Laryngotracheal stenosis is a narrowing of the upper airway in the larynx, subglottis, or trachea, most commonly caused by idiopathic or traumatic causes. Airway trauma includes prolonged intubation and postintubation and posttracheostomy-related injury,1 with a reported rate of stenosis in these patients ranging from 10% to 22%.2,3 Other causes include neoplastic compression or invasion, and autoimmune disorders.4 Treatment of laryngotracheal stenosis can involve endoscopic treatment with lysis of the stenosis and balloon dilation with various adjuvant medications or treatment. Stenosis which involves the cartilage with external collapse, existing tracheostomy, or failure of endoscopic management may require airway resection procedures such as tracheal or cricotracheal resection.5,6,7

As these open resection procedures involve disruption of the normal musculature and cartilaginous framework of the larynx and trachea, the nearby structures involved with swallowing can be affected, leading to dysphagia and an increased risk of aspiration encountered in the postoperative period.8,9 Longitudinal pharyngeal muscles help to expand and constrict the pharynx during swallowing and can be disrupted during airway resection, as well as pharyngeal constrictors. Other potentially affected muscles include suprahyoid muscles including the digastric, geniohyoid, stylohyoid, and mylohyoid, which are involved in elevating the hyoid during swallowing, as well as opposing infrahyoid muscles such as the omohyoid, sternohyoid and thyrohyoid, functioning to depress the hyoid. Intraoperative laryngeal release techniques often involve sectioning of the suprahyoid and infrahyoid muscles discussed previously and are sometimes necessary to allow a tension-free anastomosis and have been previously described to have an effect on dysphagia.10 Recently, studies have begun to investigate swallowing function as a primary outcome after open airway resection. Lennon et al11 described a series of 38 patients undergoing airway reconstruction procedures (25 patients undergoing tracheal or cricotracheal resection) and found that patients requiring temporary airway stent placement had a significantly longer duration of dysphagia symptoms compared with those without stents. While the effects of certain surgical factors on dysphagia following airway resection have been studied, there remains a lack of information on the individual patient factors that may predispose to postoperative dysphagia symptoms.12,13 Understanding the predictive patient factors for dysphagia is critical to guide appropriate patient selection and adequate counseling of patients on the risks and anticipated recovery following airway resection procedures.

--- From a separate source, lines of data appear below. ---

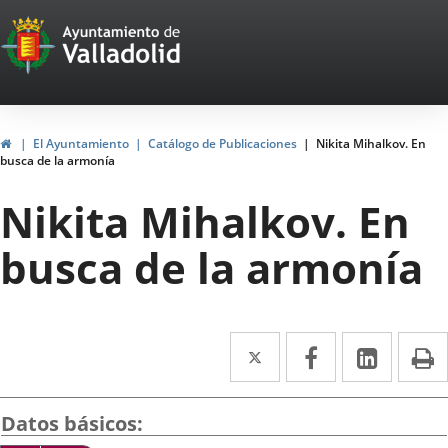
Portal
Jump to content
Web
del
Ayuntamiento
Home
El Ayuntamiento
Catálogo de Publicaciones
Nikita Mihalkov. En
busca de la armonía
de
Nikita Mihalkov. En
Valladolid
busca de la armonía
Twitter
Enlace
Facebook
Enlace
Linked
Enlace
P
a
a
a
una
una
una
Datos básicos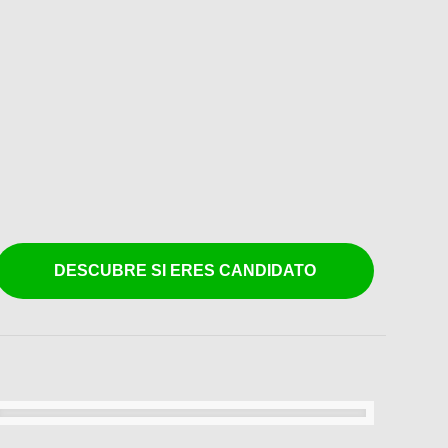
DESCUBRE SI ERES CANDIDATO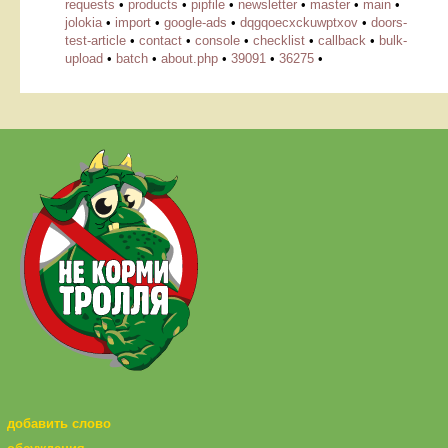
requests
•
products
•
pipfile
•
newsletter
•
master
•
main
•
jolokia
•
import
•
google-ads
•
dqgqoecxckuwptxov
•
doors-
test-article
•
contact
•
console
•
checklist
•
callback
•
bulk-
upload
•
batch
•
about.php
•
39091
•
36275
•
добавить слово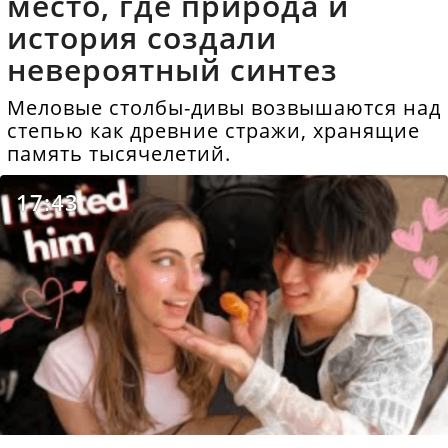
место, где природа и
история создали
невероятный синтез
Меловые столбы-дивы возвышаются над
степью как древние стражи, хранящие
память тысячелетий.
17:43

The aim of the present study is to evaluate the outcomes of open airway resection on swallowing function in the postoperative period, and to identify patient and surgical factors that may be associated with the development of dysphagia following tracheal or cricotracheal resection in adult patients.

Methods

This retrospective cohort study was approved by the University of Southern California institutional review board. Informed consent was waived because all data were deidentified. A retrospective review of electronic medical records was conducted on consecutive patients who underwent tracheal or cricotracheal resection with subsequent end-to-end anastomosis at LAC+USC (Los Angeles County + University of Southern California) Medical Center and Keck Hospital of USC between February 2014 and May 2021.

Study Population

During the time period specified, all patients who underwent tracheal or cricotracheal resection with end-to-end anastomosis during the study period were eligible for inclusion in the study. Patients with tracheostomy at the time of surgery, as well as patients with stenosis of malignant origin, were eligible for inclusion. Exclusion criteria consisted of patients who underwent laryngotracheoplasty or posterior cricoid split with cartilage grafting.

Demographic characteristics including sex, age, ethnicity, and body mass index were collected. Medical comorbidities, prior history of traumatic brain injury, stroke, spinal cord injury, or other neurological disease were also reviewed. Preoperative information on gross deficits such as paraplegia, along with preoperative vocal fold abnormalities were noted. Surgical factors collected included cause, degree, length, and location of stenosis, length of resection, intraoperative laryngeal release technique, number of days required in the intensive care unit, and number of days until discharge. Dysphagia symptoms were measured as the primary outcome. Severity of dysphagia was quantified using the functional oral intake scale (FOIS)14 ranging from 1 to 7, with 1 representing no oral intake and 7 representing a full oral intake with a regular diet as categorized in the eTable in Supplement 1. The FOIS scores were recorded based on clinical evaluation preoperatively, and on postoperative days (PODs) 3, 5, and 7, on the day of discharge, and at the first follow-up appointment at the 1-month postoperative time point or later. Severe impairment of swallowing was defined as FOIS equal to or less than 3 in this present study. A FOIS score of 3 was chosen as it represents the cutoff for tube-dependent nutrition, a clinically significant measure for patients. As per our institutional protocol, all tracheal resection patients are evaluated by speech language pathology on POD 1, trialed with oral intake, and subsequently started on a clear liquid diet with advancement of diet as able with the goal of a regular diet by day of discharge.

Statistical Analysis

Summary statistics were presented using frequency (percentage) for categorical variables and mean (SD) or median (range) for continuous variables, dependent on distribution. Because of nonnormality, Kendall rank order correlation was performed to measure the monotonic association between continuous variables and FOIS scores at each time point.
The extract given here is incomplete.